> WHAT IS EXPECTED:
Using the records below, write out again exactly the lines that begin at the line containing "August 5, 2026" and end at the line containing "गजनी के खतरनाक विलेन प्रदीप रावत का आज", and no other lines.

> RECORD SET:
──────────────────────────────
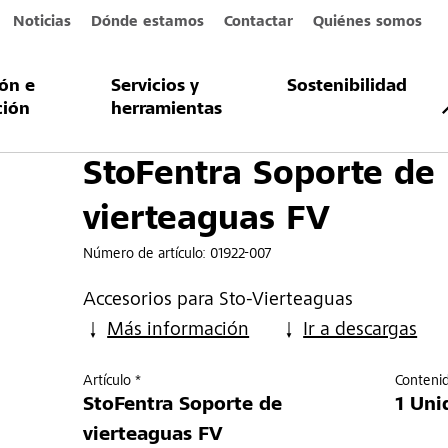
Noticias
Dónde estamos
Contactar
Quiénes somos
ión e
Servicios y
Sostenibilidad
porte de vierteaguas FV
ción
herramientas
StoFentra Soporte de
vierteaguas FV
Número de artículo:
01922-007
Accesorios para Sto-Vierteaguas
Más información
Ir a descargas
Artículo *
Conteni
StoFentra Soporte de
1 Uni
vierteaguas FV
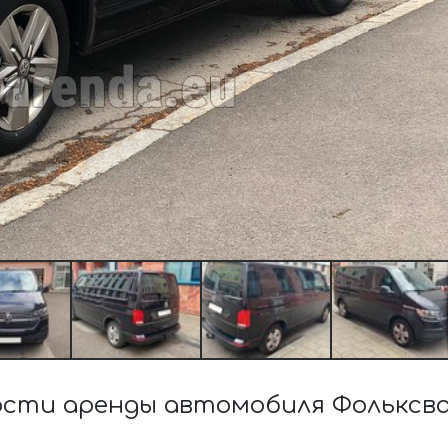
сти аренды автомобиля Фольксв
──────────────────────────────
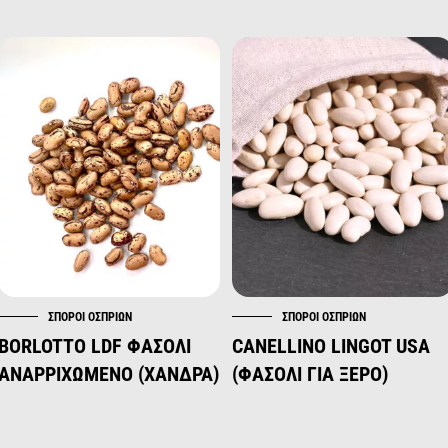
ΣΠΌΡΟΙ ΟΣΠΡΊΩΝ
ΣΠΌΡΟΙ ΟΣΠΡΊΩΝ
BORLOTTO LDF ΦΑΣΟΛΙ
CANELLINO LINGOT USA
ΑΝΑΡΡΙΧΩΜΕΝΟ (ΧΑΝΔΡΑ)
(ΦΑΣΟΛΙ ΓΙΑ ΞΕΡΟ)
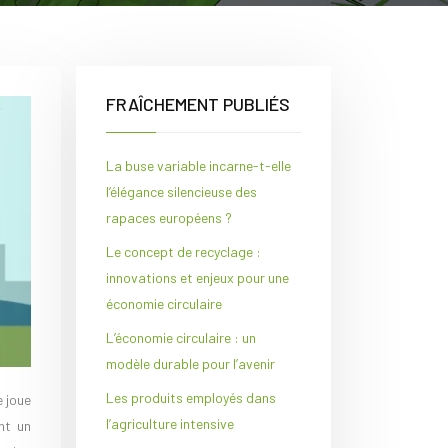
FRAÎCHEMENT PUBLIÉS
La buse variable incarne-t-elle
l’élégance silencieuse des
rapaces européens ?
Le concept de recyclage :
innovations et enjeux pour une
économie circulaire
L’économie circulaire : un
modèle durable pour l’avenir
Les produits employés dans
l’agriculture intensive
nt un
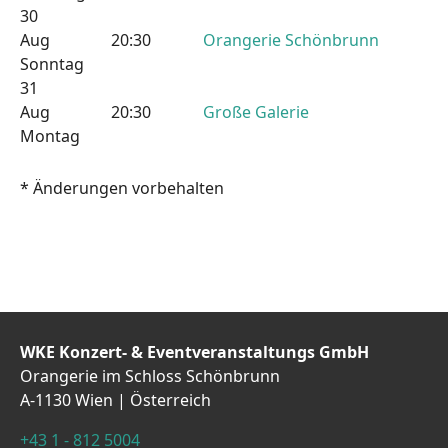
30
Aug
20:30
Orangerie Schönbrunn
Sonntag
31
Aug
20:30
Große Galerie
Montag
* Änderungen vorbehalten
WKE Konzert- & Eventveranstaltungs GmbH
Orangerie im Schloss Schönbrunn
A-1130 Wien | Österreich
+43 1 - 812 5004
──────────────────────────────
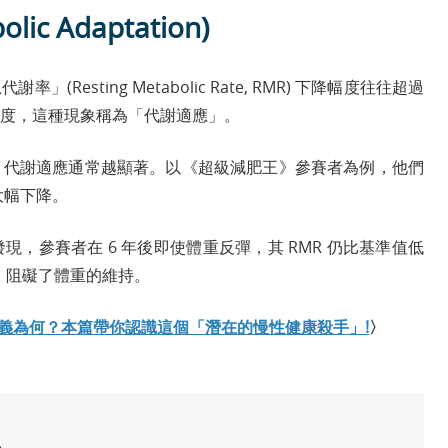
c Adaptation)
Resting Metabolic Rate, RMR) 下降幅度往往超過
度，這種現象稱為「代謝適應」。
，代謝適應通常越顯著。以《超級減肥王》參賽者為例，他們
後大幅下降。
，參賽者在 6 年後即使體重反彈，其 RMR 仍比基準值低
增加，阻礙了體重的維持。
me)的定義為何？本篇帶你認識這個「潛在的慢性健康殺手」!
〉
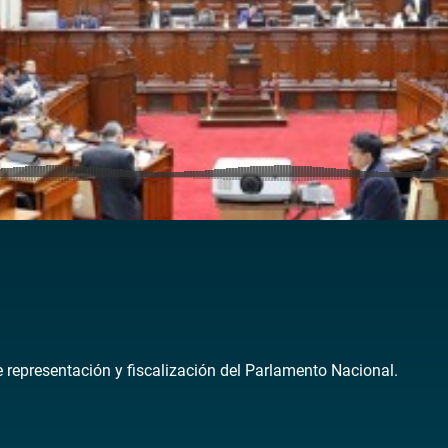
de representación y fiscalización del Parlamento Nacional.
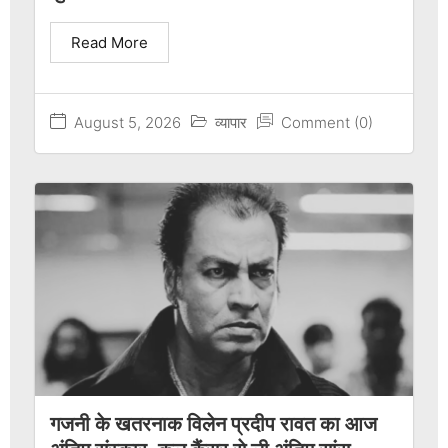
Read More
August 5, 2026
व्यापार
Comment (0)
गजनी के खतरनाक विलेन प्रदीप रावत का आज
──────────────────────────────
> EXERCISE RESULT:
August 5, 2026
व्यापार
Comment (0)
गजनी के खतरनाक विलेन प्रदीप रावत का आज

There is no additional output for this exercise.